How would we have recognized the bad terrorist's phone number without a regex? We could write a function that could recognize phone numbers. What would that function look like?

In [None]:
def match_phone_numbers(text):
    if len(text) != 13:
        return False
    if text[0] != '(' and text[4] != ')':
        return False
    if text[8] != '-':
        return False
    for i in range(1, 4):
        if not text[i].isdecimal():
            return False
    for i in range(5, 8):
        if not text[i].isdecimal():
            return False
    for i in range(9, len(text)):
        if not text[i].isdecimal():
            return False
    return True

terror_message = "Hello, I am a very bad terrorist. If you wanted to know, my phone number is (303)555-2345"

for word in terror_message.split():
    if match_phone_numbers(word):
        print('Phone number found!')
        print(word)

That function took up 16 lines and it can really only match phone numbers that are in the same format as our bad terrorist's number: (303)555-2345. What if there's a space between the area code and the main number? `.split()` will treat that as two separate words and we won't be able to match it. What if someone writes the area code separated from the rest of the number by a `-` instead of by parentheses `()`? The phone number is now going to be 12 characters long instead of 13 and our length check won't work anymore.

There are other ways of breaking chunks of text up besides `.split()` that might help us, but regular expressions are ideal when you're looking for patterns instead of exact text because they provide the language for setting up our matches for us.

Here's an example of a regular expression that will match multiple phone number formats:

In [None]:
phone_re = re.compile(r'(\(?\d{3}\)?-?\s?)?(\d{3}-\d{4})')

In [None]:
phone_re.search("Hello, I am a very bad terrorist.
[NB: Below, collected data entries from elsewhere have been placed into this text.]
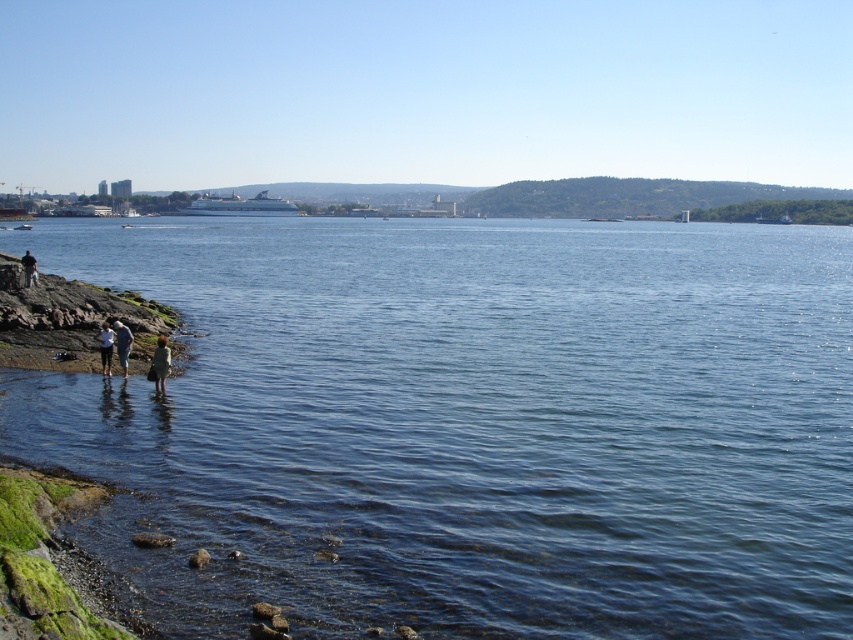 You are a photographer standing at the edge of the rocky shoreline in the coastal scene. You want to take a photo that includes both the cruise ship in the distance and the people near the water. Which of the two points, point 1 at coordinates point [268,529] or point 2 at coordinates point [167,355], is closer to your current position?

Point 1 at coordinates point [268,529] is closer to the photographer since it is closer to the camera than point 2 at coordinates point [167,355].

You are standing at the shoreline looking out towards the cruise ship. There are two points marked on your map, one at coordinates point (115, 332) and another at point (22, 259). Which point is physically closer to you?

Point (115, 332) is closer to the camera than point (22, 259), so the point at coordinates point (115, 332) is physically closer to you. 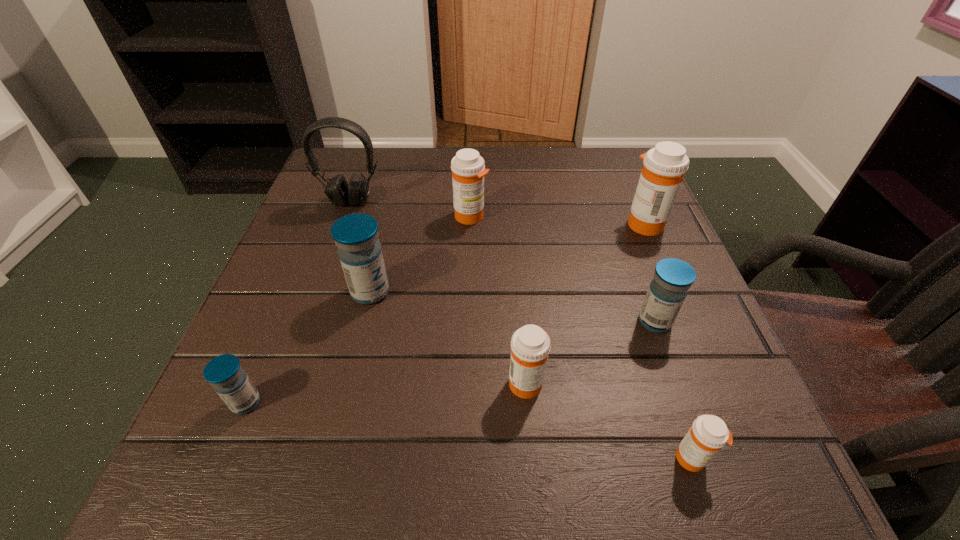 Image resolution: width=960 pixels, height=540 pixels. Find the location of `vacant space that satisfies the following two spatial constraints: 1. on the front-facing side of the headset; 2. on the left side of the leftmost orange medicine`. vacant space that satisfies the following two spatial constraints: 1. on the front-facing side of the headset; 2. on the left side of the leftmost orange medicine is located at coordinates (346, 216).

Where is `vacant space that satisfies the following two spatial constraints: 1. on the front-facing side of the headset; 2. on the left side of the second smallest orange medicine`? The image size is (960, 540). vacant space that satisfies the following two spatial constraints: 1. on the front-facing side of the headset; 2. on the left side of the second smallest orange medicine is located at coordinates (288, 382).

Where is `vacant space that satisfies the following two spatial constraints: 1. on the front-facing side of the fifth object from left to right; 2. on the right side of the headset`? vacant space that satisfies the following two spatial constraints: 1. on the front-facing side of the fifth object from left to right; 2. on the right side of the headset is located at coordinates (288, 382). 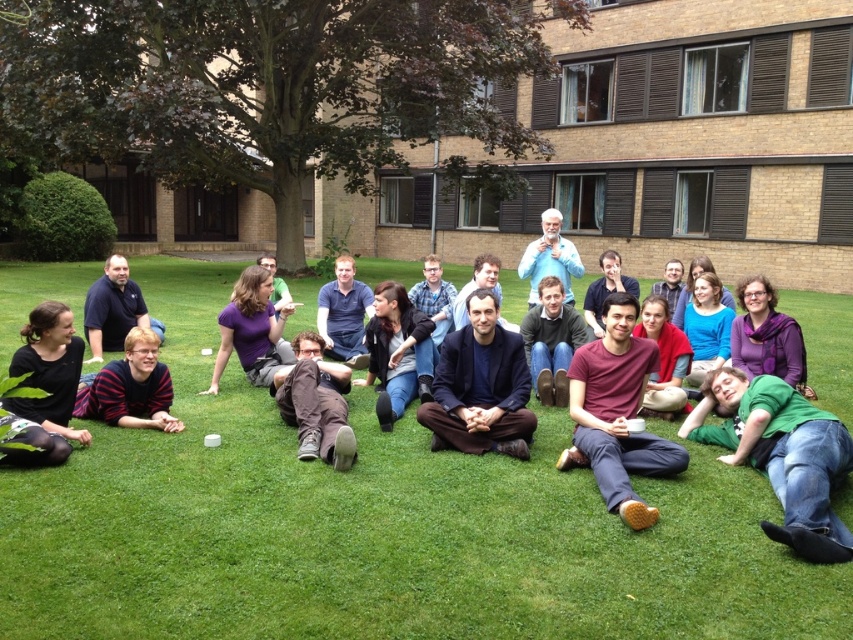 You are standing in the middle of the group and notice the green grass at center and the blue cotton shirt at center. From your current position, which object is located to the right?

The green grass at center is located to the right of the blue cotton shirt at center. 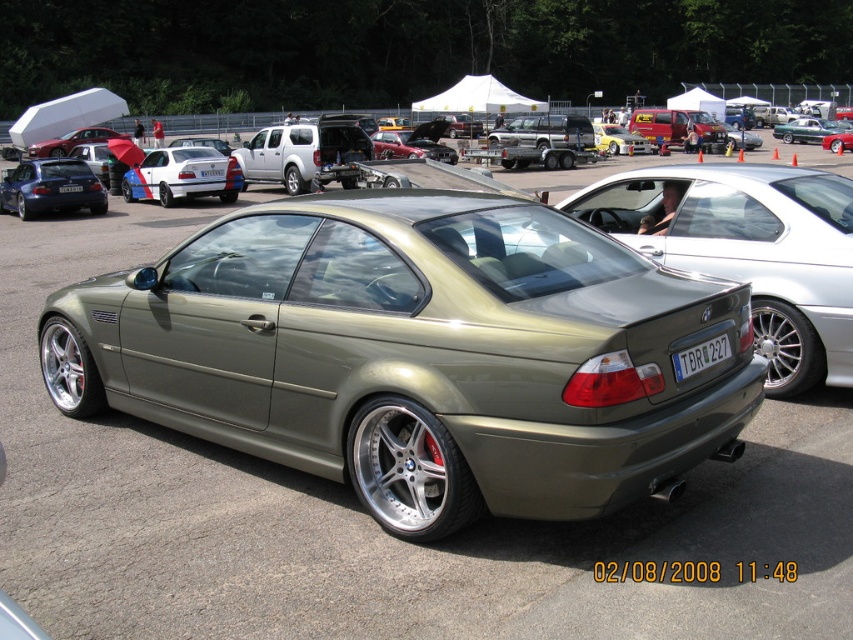 You are a photographer setting up a shot of the BMW sports car. You need to position your camera so that both the matte black car at left and the blue plastic license plate at rear are visible in the frame. Considering their sizes, which object will appear bigger in the photo?

The matte black car at left will appear bigger in the photo because it is larger in size than the blue plastic license plate at rear.

You are a photographer positioned at the center of the car exhibition. You want to take a photo of the blue plastic license plate at rear but need to avoid the matte black car at left blocking the view. Which direction should you move to ensure the license plate is visible?

The matte black car at left is to the left of the blue plastic license plate at rear. To avoid the matte black car at left blocking the view, you should move to the right side so that the blue plastic license plate at rear becomes visible. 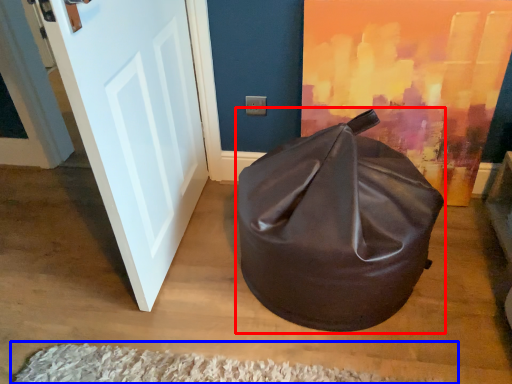 Question: Among these objects, which one is farthest to the camera, bean bag chair (highlighted by a red box) or doormat (highlighted by a blue box)?

Choices:
 (A) bean bag chair
 (B) doormat

Answer: (B) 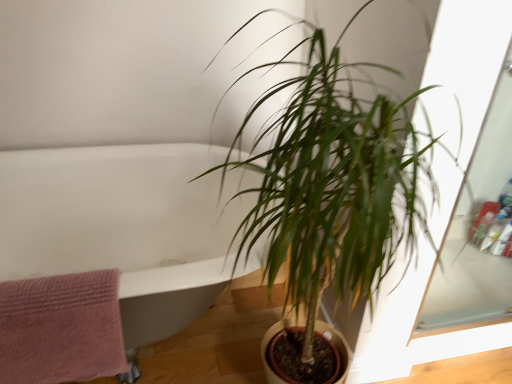 Question: Is point (75, 246) closer or farther from the camera than point (349, 173)?

Choices:
 (A) farther
 (B) closer

Answer: (A)

Question: Is white glossy bathtub at upper left taller or shorter than green leafy plant at center?

Choices:
 (A) tall
 (B) short

Answer: (B)

Question: Which is farther from the green leafy plant at center?

Choices:
 (A) white glossy bathtub at upper left
 (B) pink textured towel at left

Answer: (B)

Question: Which is farther from the green leafy plant at center?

If you wanted to know, my phone number is 303-555-2345")

In [None]:
phone_re.search("Hello, I am a very bad terrorist. If you wanted to know, my phone number is (303) 555-2345")

In [None]:
phone_re.search("Hello, I am a very bad terrorist. If you wanted to know, my phone number is 555-2345")

In [None]:
phone_re.search("Hello, I am a very bad terrorist. If you wanted to know, my phone number is (303)555-2345")

Let's look at our regular expression and break it down:

`r'(\(?\d{3}\)?-?\s?)?(\d{3}-\d{4})'`

Notice there is an `r` in front of our regular expression. It's very common to set up our regular expression patterns as raw strings since regular expression patterns usually have lots of escape characters in them. This can sometimes make things easier, especially if we need to match a literal backslash. It's probably a good idea to get in the habit of using raw strings for patterns even though it isn't always necessary.

After the raw string starts we notice we have several parentheses in our pattern. Some of them are escaped with backslashes and others aren't. The escaped parenthesis characters are literal parenthesis and the non-escaped parenthesis are setting up an optional capture group. More about that in the next section, but basically most of our regular expression pattern is for matching different types of area codes and will let our pattern match a phone number that doesn't even have an area code.

`(\(?\d{3}\)?-?\s?)?` is the part of our pattern that is specific to the area code. The outermost parenthesis set up the capture group for the area code and the trailing question mark makes the whole capture group optional.

- `(` Start the capture group.
- `\(?` Optionally match a literal opening parenthesis.
- `\d{3}` Match three numeric characters.
- `\)?` Optionally match a closing parenthesis.
- `-?` Optionally match a hyphen.
- `\s?` Optionally match a space.
- `)?` Close the capture group and make the whole thing optional

That takes care of the area code, but what about the remaining bits?

- `(` Start a capture group for the main part of the phone number.
- `\d{3}` Match three numbers.
- `-` Match a hyphen.
- `\d{4}` Match four numbers.
- `)` Close our second capture group and keep it non-optional.

The options in this section are not optional so something that looks like 555-1212 will always match whether there's an area code or not.

This regular expression isn't perfect. It will match some weird but unlikely strings.

In [None]:
phone_re.findall('These are not phone numbers: (000)- 000-0000, 000)000-0000, (000- 000-0000')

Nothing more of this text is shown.